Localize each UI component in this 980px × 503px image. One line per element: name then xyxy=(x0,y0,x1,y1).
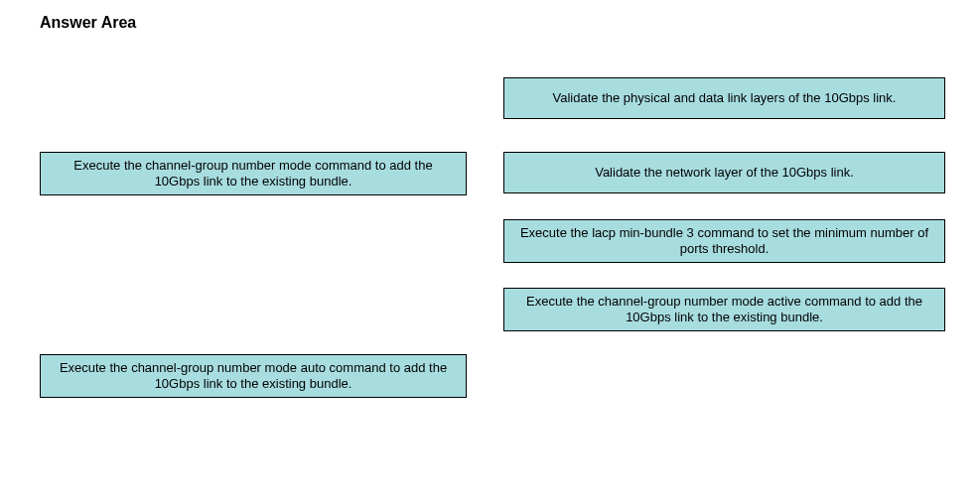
answer-option-text: Execute the channel-group number mode au… xyxy=(51,360,456,393)
answer-option-right-4[interactable]: Execute the channel-group number mode ac… xyxy=(503,288,945,331)
answer-option-text: Validate the network layer of the 10Gbps… xyxy=(595,165,854,181)
answer-option-left-2[interactable]: Execute the channel-group number mode au… xyxy=(40,354,467,398)
answer-area-heading: Answer Area xyxy=(40,14,136,32)
answer-option-left-1[interactable]: Execute the channel-group number mode co… xyxy=(40,152,467,195)
answer-option-text: Validate the physical and data link laye… xyxy=(553,90,897,106)
answer-option-text: Execute the lacp min-bundle 3 command to… xyxy=(514,225,934,258)
answer-option-right-3[interactable]: Execute the lacp min-bundle 3 command to… xyxy=(503,219,945,263)
answer-option-right-2[interactable]: Validate the network layer of the 10Gbps… xyxy=(503,152,945,193)
answer-option-text: Execute the channel-group number mode co… xyxy=(51,158,456,190)
answer-option-text: Execute the channel-group number mode ac… xyxy=(514,294,934,326)
answer-option-right-1[interactable]: Validate the physical and data link laye… xyxy=(503,77,945,119)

TASK DESCRIPTION
Return an exact copy of the data above, apart from any pictures.

REPLY
Localize each UI component in this 980px × 503px image. One line per element: name then xyxy=(x0,y0,x1,y1).
answer-option-text: Execute the channel-group number mode au… xyxy=(51,360,456,393)
answer-option-right-4[interactable]: Execute the channel-group number mode ac… xyxy=(503,288,945,331)
answer-option-text: Validate the network layer of the 10Gbps… xyxy=(595,165,854,181)
answer-option-left-2[interactable]: Execute the channel-group number mode au… xyxy=(40,354,467,398)
answer-area-heading: Answer Area xyxy=(40,14,136,32)
answer-option-left-1[interactable]: Execute the channel-group number mode co… xyxy=(40,152,467,195)
answer-option-text: Validate the physical and data link laye… xyxy=(553,90,897,106)
answer-option-text: Execute the lacp min-bundle 3 command to… xyxy=(514,225,934,258)
answer-option-right-3[interactable]: Execute the lacp min-bundle 3 command to… xyxy=(503,219,945,263)
answer-option-right-2[interactable]: Validate the network layer of the 10Gbps… xyxy=(503,152,945,193)
answer-option-text: Execute the channel-group number mode co… xyxy=(51,158,456,190)
answer-option-text: Execute the channel-group number mode ac… xyxy=(514,294,934,326)
answer-option-right-1[interactable]: Validate the physical and data link laye… xyxy=(503,77,945,119)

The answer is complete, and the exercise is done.